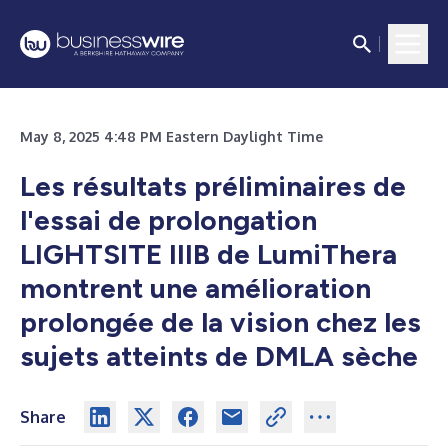
May 8, 2025 4:48 PM Eastern Daylight Time
Les résultats préliminaires de
l'essai de prolongation
LIGHTSITE IIIB de LumiThera
montrent une amélioration
prolongée de la vision chez les
sujets atteints de DMLA sèche
Share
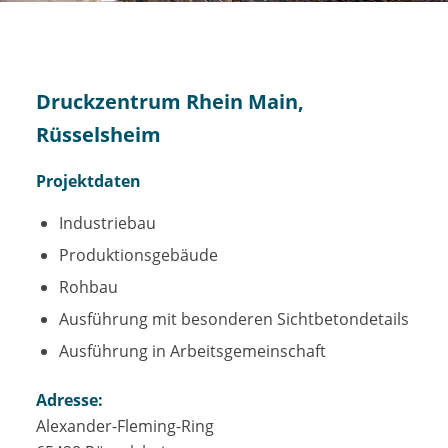
Druckzentrum Rhein Main,
Rüsselsheim
Projektdaten
Industriebau
Produktionsgebäude
Rohbau
Ausführung mit besonderen Sichtbetondetails
Ausführung in Arbeitsgemeinschaft
Adresse:
Alexander-Fleming-Ring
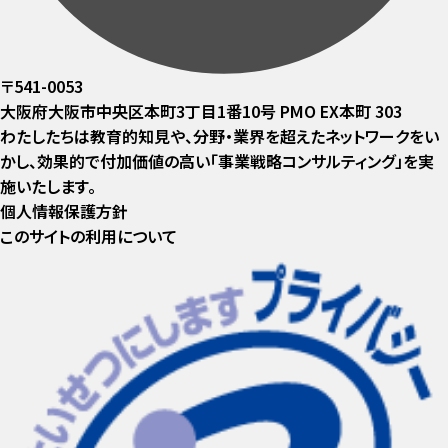
〒541-0053
大阪府大阪市中央区本町3丁目1番10号 PMO EX本町 303
わたしたちは教育的知見や、分野・業界を超えたネットワークをい
かし、効果的で付加価値の高い「事業戦略コンサルティング」を実
施いたします。
個人情報保護方針
このサイトの利用について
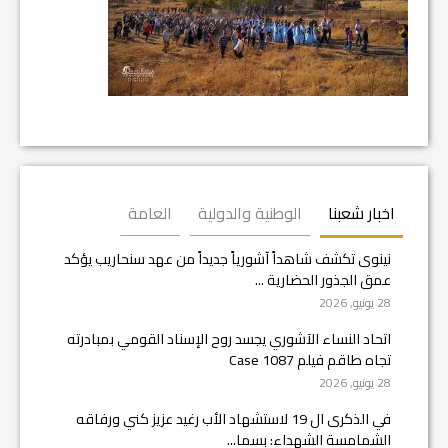
اخبار شعبنا
الوطنية والدولية
العامة
نينوى تكشف شاهداً آشورياً جديداً من عهد سنحاريب يؤكد
عمق الجذور الحضارية ...
28 يونيو, 2026
اتحاد النساء الآشوري يجسد روح الإسناد القومي بمبادرته
تجاه طاقم فيلم Case 1087
28 يونيو, 2026
في الذكرى ال 19 لاستشهاد الأب رغيد عزيز كني ورفاقه
الشمامسة الشهداء: بسما...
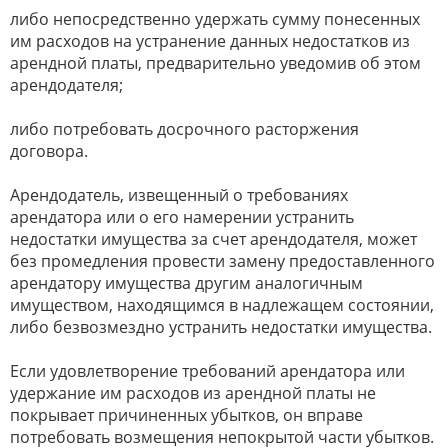
либо непосредственно удержать сумму понесенных
им расходов на устранение данных недостатков из
арендной платы, предварительно уведомив об этом
арендодателя;
либо потребовать досрочного расторжения
договора.
Арендодатель, извещенный о требованиях
арендатора или о его намерении устранить
недостатки имущества за счет арендодателя, может
без промедления провести замену предоставленного
арендатору имущества другим аналогичным
имуществом, находящимся в надлежащем состоянии,
либо безвозмездно устранить недостатки имущества.
Если удовлетворение требований арендатора или
удержание им расходов из арендной платы не
покрывает причиненных убытков, он вправе
потребовать возмещения непокрытой части убытков.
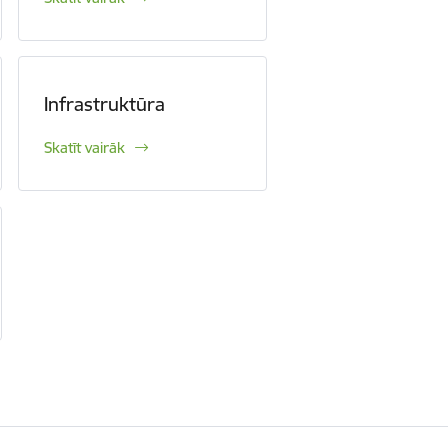
Infrastruktūra
Skatīt vairāk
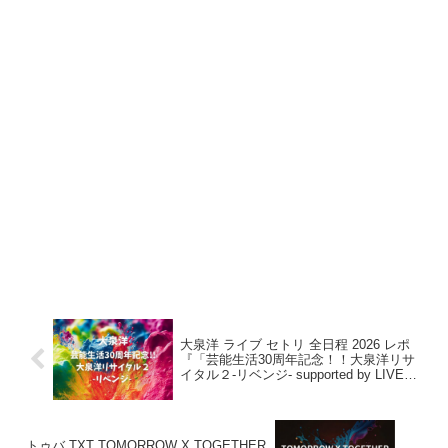
大泉洋 ライブ セトリ 全日程 2026 レポ
『「芸能生活30周年記念！！大泉洋リサ
イタル２-リベンジ- supported by LIVE
DAM WAO!」』
トゥバ TXT TOMORROW X TOGETHER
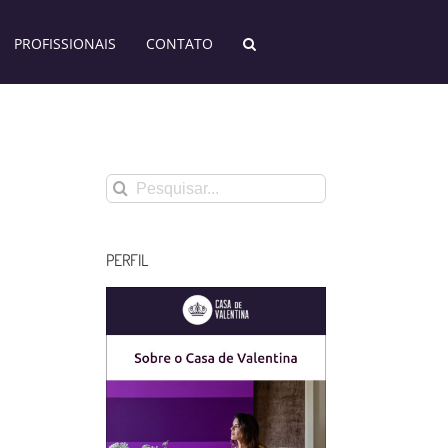
PROFISSIONAIS
CONTATO
Buscar
resultados
para:
PERFIL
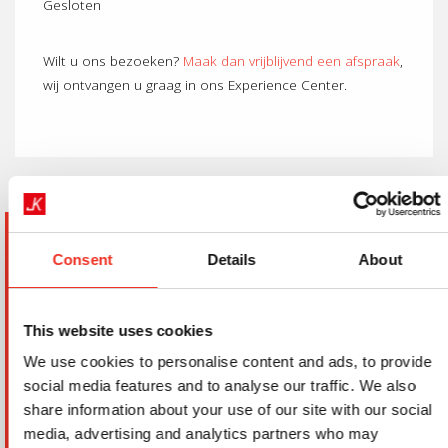
Gesloten
Wilt u ons bezoeken?
Maak dan vrijblijvend een afspraak
,
wij ontvangen u graag in ons Experience Center.
Service verzoek aanvragen
Consent
Details
About
Offerte aanvragen
This website uses cookies
We use cookies to personalise content and ads, to provide
social media features and to analyse our traffic. We also
share information about your use of our site with our social
media, advertising and analytics partners who may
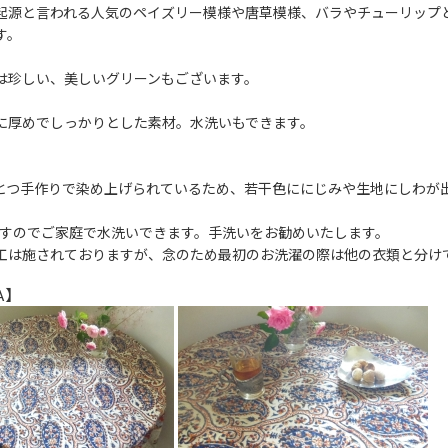
起源と言われる人気のペイズリー模様や唐草模様、バラやチューリップ
す。
は珍しい、美しいグリーンもございます。
に厚めでしっかりとした素材。水洗いもできます。
とつ手作りで染め上げられているため、若干色ににじみや生地にしわが
%ですのでご家庭で水洗いできます。手洗いをお勧めいたします。
工は施されておりますが、念のため最初のお洗濯の際は他の衣類と分け
A】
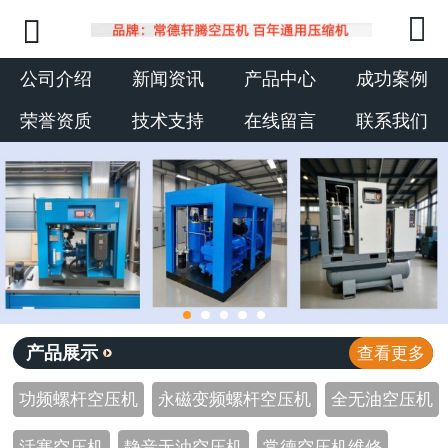



网站首页
公司介绍
公司介绍
新闻资讯
产品中心
成功案例
荣誉资质
技术支持
在线留言
联系我们
新闻动态
产品中心
成功案例
荣誉资质
技术支持
产品展示
查看更多
联系我们
功频螺杆空压机
永磁变频螺杆空压机
全无油空压机
活塞空压机
静音无油空压机
常德空压机维修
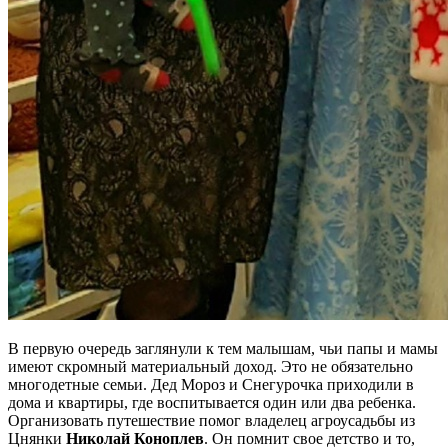
В первую очередь заглянули к тем малышам, чьи папы и мамы
имеют скромный материальный доход. Это не обязательно
многодетные семьи. Дед Мороз и Снегурочка приходили в
дома и квартиры, где воспитывается один или два ребенка.
Организовать путешествие помог владелец агроусадьбы из
Цнянки
Николай Коноплев
. Он помнит свое детство и то,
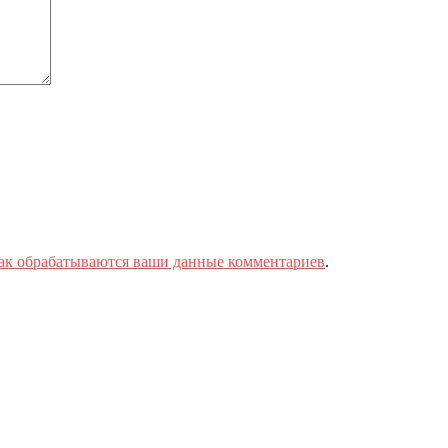
как обрабатываются ваши данные комментариев
.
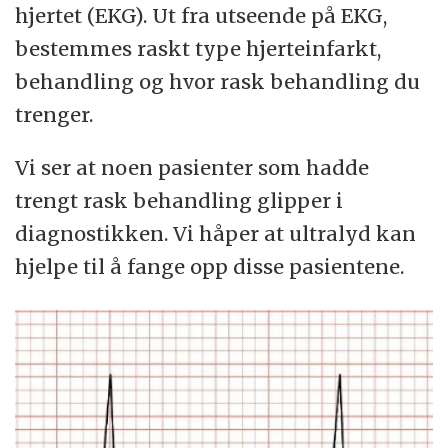
hjertet (EKG). Ut fra utseende på EKG,
bestemmes raskt type hjerteinfarkt,
behandling og hvor rask behandling du
trenger.
Vi ser at noen pasienter som hadde
trengt rask behandling glipper i
diagnostikken. Vi håper at ultralyd kan
hjelpe til å fange opp disse pasientene.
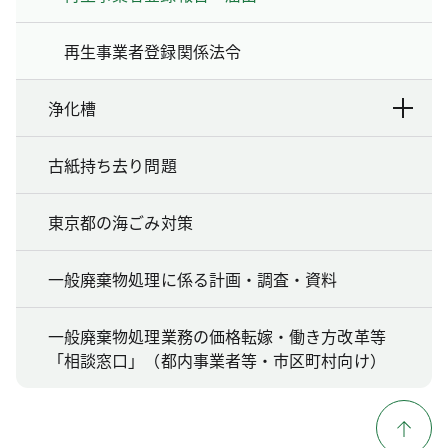
再生事業者登録関係法令
浄化槽
古紙持ち去り問題
東京都の海ごみ対策
一般廃棄物処理に係る計画・調査・資料
一般廃棄物処理業務の価格転嫁・働き方改革等
「相談窓口」（都内事業者等・市区町村向け）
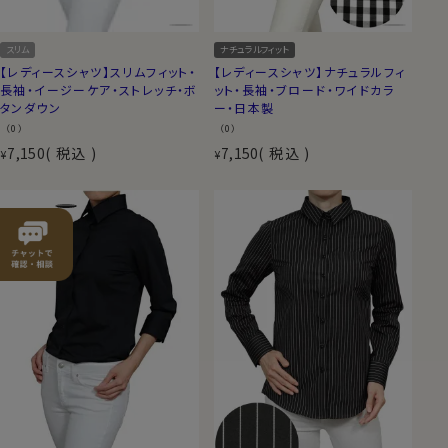
ナチュラルフィット
スリム
【レディースシャツ】ナチュラルフィ
【レディースシャツ】スリムフィット・
ット・長袖・ブロード・ワイドカラ
長袖・イージーケア・ストレッチ・ボ
ー・日本製
タンダウン
（0）
（0）
7,150
税込
7,150
税込
¥
¥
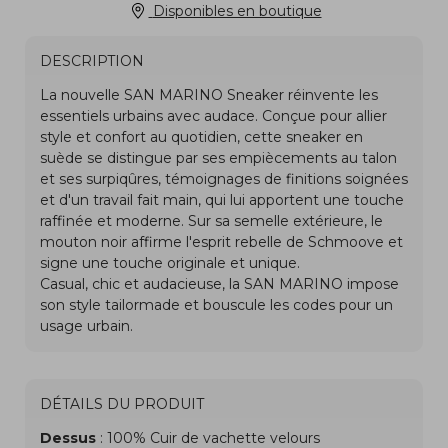
Disponibles en boutique
DESCRIPTION
DÉTAILS DU PRODUIT
Dessus
: 100% Cuir de vachette velours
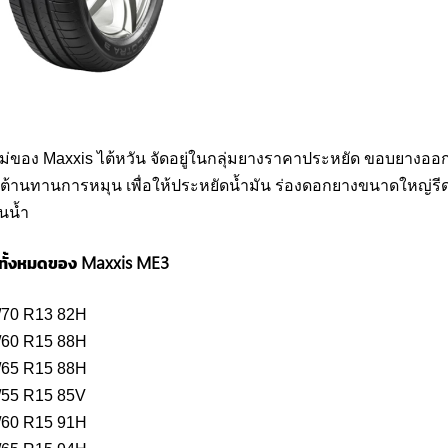
หม่ของ Maxxis ไต้หวัน จัดอยู่ในกลุ่มยางราคาประหยัด ขอบยางอ
ต้านทานการหมุน เพื่อให้ประหยัดน้ำมัน ร่องดอกยางขนาดใหญ่รีดน
นน้ำ
ทั้งหมดของ Maxxis ME3
/70 R13 82H
/60 R15 88H
/65 R15 88H
/55 R15 85V
/60 R15 91H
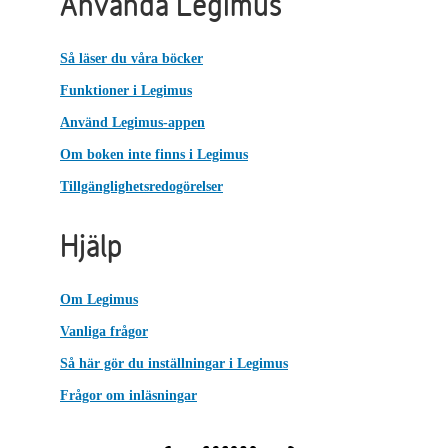
Använda Legimus
Så läser du våra böcker
Funktioner i Legimus
Använd Legimus-appen
Om boken inte finns i Legimus
Tillgänglighetsredogörelser
Hjälp
Om Legimus
Vanliga frågor
Så här gör du inställningar i Legimus
Frågor om inläsningar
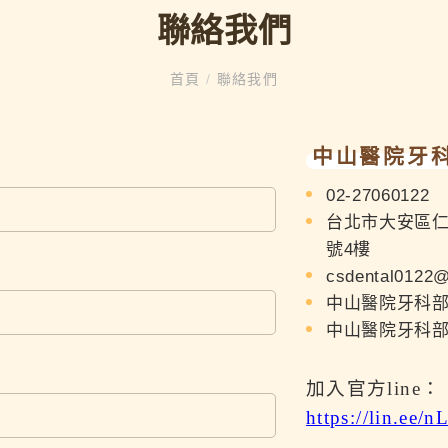
聯絡我們
首頁
/
聯絡我們
中山醫院牙
02-27060122
台北市大安區仁
號4樓
csdental0122
中山醫院牙科部Fa
中山醫院牙科部 
加入官方line：
https://lin.ee/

**EXERCISE DESCRIPTION:**
All of the material above is to be retyped verbatim, with its pictures omitted.

**THE COMPLETED TASK:**
May 8, 2025 4:48 PM Eastern Daylight Time
Les résultats préliminaires de
l'essai de prolongation
LIGHTSITE IIIB de LumiThera
montrent une amélioration
prolongée de la vision chez les
sujets atteints de DMLA sèche
Share
Druckzentrum Rhein Main,
Rüsselsheim
Projektdaten
Industriebau
Produktionsgebäude
Rohbau
Ausführung mit besonderen Sichtbetondetails
Ausführung in Arbeitsgemeinschaft
Adresse:
Alexander-Fleming-Ring
〒541-0053
大阪府大阪市中央区本町3丁目1番10号 PMO EX本町 303
わたしたちは教育的知見や、分野・業界を超えたネットワークをい
かし、効果的で付加価値の高い「事業戦略コンサルティング」を実
施いたします。
個人情報保護方針
このサイトの利用について
اخبار شعبنا
الوطنية والدولية
العامة
نينوى تكشف شاهداً آشورياً جديداً من عهد سنحاريب يؤكد
عمق الجذور الحضارية ...
28 يونيو, 2026
اتحاد النساء الآشوري يجسد روح الإسناد القومي بمبادرته
تجاه طاقم فيلم Case 1087
28 يونيو, 2026
في الذكرى ال 19 لاستشهاد الأب رغيد عزيز كني ورفاقه
الشمامسة الشهداء: بسما...
либо непосредственно удержать сумму понесенных
им расходов на устранение данных недостатков из
арендной платы, предварительно уведомив об этом
арендодателя;
либо потребовать досрочного расторжения
договора.
Арендодатель, извещенный о требованиях
арендатора или о его намерении устранить
недостатки имущества за счет арендодателя, может
без промедления провести замену предоставленного
арендатору имущества другим аналогичным
имуществом, находящимся в надлежащем состоянии,
либо безвозмездно устранить недостатки имущества.
Если удовлетворение требований арендатора или
удержание им расходов из арендной платы не
покрывает причиненных убытков, он вправе
потребовать возмещения непокрытой части убытков.
Infrastruktūra
Skatīt vairāk
大泉洋 ライブ セトリ 全日程 2026 レポ
『「芸能生活30周年記念！！大泉洋リサ
イタル２-リベンジ- supported by LIVE
DAM WAO!」』
トゥバ TXT TOMORROW X TOGETHER
PROFISSIONAIS
CONTATO
Buscar
resultados
para:
PERFIL
Gesloten
Wilt u ons bezoeken?
Maak dan vrijblijvend een afspraak
,
wij ontvangen u graag in ons Experience Center.
Service verzoek aanvragen
Consent
Details
About
Offerte aanvragen
This website uses cookies
We use cookies to personalise content and ads, to provide
social media features and to analyse our traffic. We also
share information about your use of our site with our social
media, advertising and analytics partners who may
起源と言われる人気のペイズリー模様や唐草模様、バラやチューリップ
す。
は珍しい、美しいグリーンもございます。
に厚めでしっかりとした素材。水洗いもできます。
とつ手作りで染め上げられているため、若干色ににじみや生地にしわが
%ですのでご家庭で水洗いできます。手洗いをお勧めいたします。
工は施されておりますが、念のため最初のお洗濯の際は他の衣類と分け
A】



网站首页
公司介绍
公司介绍
新闻资讯
产品中心
成功案例
荣誉资质
技术支持
在线留言
联系我们
新闻动态
产品中心
成功案例
荣誉资质
技术支持
产品展示
查看更多
联系我们
功频螺杆空压机
永磁变频螺杆空压机
全无油空压机
活塞空压机
静音无油空压机
常德空压机维修
В первую очередь заглянули к тем малышам, чьи папы и мамы
имеют скромный материальный доход. Это не обязательно
многодетные семьи. Дед Мороз и Снегурочка приходили в
дома и квартиры, где воспитывается один или два ребенка.
Организовать путешествие помог владелец агроусадьбы из
Цнянки
Николай Коноплев
. Он помнит свое детство и то,
как обрабатываются ваши данные комментариев
.
hjertet (EKG). Ut fra utseende på EKG,
bestemmes raskt type hjerteinfarkt,
behandling og hvor rask behandling du
trenger.
Vi ser at noen pasienter som hadde
trengt rask behandling glipper i
diagnostikken. Vi håper at ultralyd kan
hjelpe til å fange opp disse pasientene.
再生事業者登録関係法令
浄化槽
古紙持ち去り問題
東京都の海ごみ対策
一般廃棄物処理に係る計画・調査・資料
一般廃棄物処理業務の価格転嫁・働き方改革等
「相談窓口」（都内事業者等・市区町村向け）
ナチュラルフィット
スリム
【レディースシャツ】ナチュラルフィ
【レディースシャツ】スリムフィット・
ット・長袖・ブロード・ワイドカラ
長袖・イージーケア・ストレッチ・ボ
ー・日本製
タンダウン
（0）
（0）
7,150
税込
7,150
税込
¥
¥
Disponibles en boutique
DESCRIPTION
DÉTAILS DU PRODUIT
Dessus
: 100% Cuir de vachette velours
หม่ของ Maxxis ไต้หวัน จัดอยู่ในกลุ่มยางราคาประหยัด ขอบยางอ
ต้านทานการหมุน เพื่อให้ประหยัดน้ำมัน ร่องดอกยางขนาดใหญ่รีดน
นน้ำ
ทั้งหมดของ Maxxis ME3
/70 R13 82H
/60 R15 88H
/65 R15 88H
/55 R15 85V
/60 R15 91H
Använda Legimus
Så läser du våra böcker
Funktioner i Legimus
Använd Legimus-appen
Om boken inte finns i Legimus
Tillgänglighetsredogörelser
Hjälp
Om Legimus
Vanliga frågor
Så här gör du inställningar i Legimus
Frågor om inläsningar
聯絡我們
首頁
/
聯絡我們
中山醫院牙
02-27060122
台北市大安區仁
號4樓
csdental0122
中山醫院牙科部Fa
中山醫院牙科部 
加入官方line：
https://lin.ee/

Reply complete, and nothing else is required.